つい先日に会社で受けた健康診断では、30歳前の若さでありながらガンマーGTPの数値が基準をオーバーしていました。
高校時代に千映が編んであげたマフラーから家のカギ、クレジットカードを入れっぱなしにしてあった財布まで。
酔うと身の回りの物や社会的な信用を失くしてしまう宇太郎が、ついには警察の厄介になったのは真夜中の0時半です。
駅のトイレの個室に携帯電話を置き忘れた宇太郎は、線路を歩いて葉っぱと泥にまみれながら何とか自宅のドアまでたどり着いていました。
玄関で泥酔して寝ている宇太郎を放っておいて、必要最低限の荷物をスーツケースに入れて恵を抱きかかえた千映が転がり込んだ先は秋代の家です。

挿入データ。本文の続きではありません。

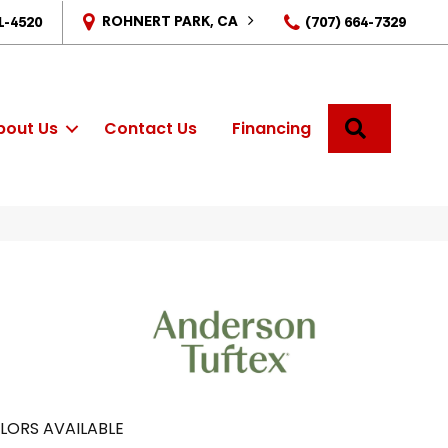
ROHNERT PARK, CA
1-4520
(707) 664-7329
SEARCH
bout Us
Contact Us
Financing
LORS AVAILABLE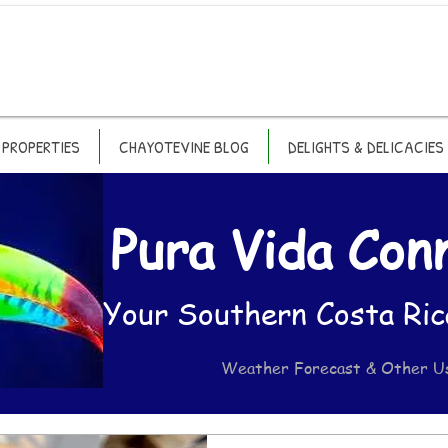
PROPERTIES
CHAYOTEVINE BLOG
DELIGHTS & DELICACIES
Pura Vida Con
Your Southern Costa Ric
Weather Forecast & Other U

よそに若い女性がいるためにほとんど自宅に帰ってこない夫のことを、秋代はとっくに諦めていました。
宇太郎を諦めるのではなくゆるしてあげてほしいという秋代の言葉を受けて、千映は最後のチャンスに賭けてみます。
【結】全部ゆるせたらいいのに のあらすじ④
アルコール治療を専門とするクリニックに入院している自分の父親に、千映は宇太郎と3歳になった恵を連れてお見舞いに行きます。
体調が悪そうな歩き方、髪の毛はボサボサで不精ひげも伸び放題、ボロボロに抜け落ちた歯。
それでも孫から「じいちゃん」と呼びかけられると嬉しそうに笑っていて、親戚一同から厄介払いされていた父が3年後にこの世を去った時にただひとり涙を流したのが恵です。
遺品の中には入院先の病院で作ったノートが落ちていて、表紙には恵の写真が貼り付けてあって中には「断酒して普通に孫と会いたい」とだけ書かれていました。
喪中はがきの注文を済ませにスーパーに行った帰りに、宇太郎は入り口の手前に立っているザクロの木を指さします。
夏の始まりにオレンジ色のかわいい花を咲かせること、実はちょっぴり硬くて酸っぱいものの食べられること。
このことを宇太郎の教えてくれたのは千映の父で、高校生になったふたりがまだお付き合いを始めばかりのことです。
ザクロの木から落ちて空へと高く舞い上がる1枚の葉っぱを追いかける恵を、千映と宇太郎は手をつないで見守っているのでした。
全部ゆるせたらいいのに を読んだ読書感想
高校生の時に上級生と恋に落ちたごく普通の少年、宇太郎がたどっていく道のりは決して平たんなものではありません。
社会の荒波にのみ込まれているうちに、若くしてお酒だけが心の救いになっていく様子には胸が痛みます。
学生時代には破天荒なエピソードの数々を繰り広げながらも、妻としても母親としても現実に適応していく主人公・千映とは対照的です。
離ればなれになっていくふたりを結び付けたのが、アルコール依存性によって命を落として千映の父だったのも皮肉ですね。
大人たちの苦悩を目の当たりにしながらも無邪気に振る舞う、千映と宇太郎の娘・恵には未来への希望を感じました。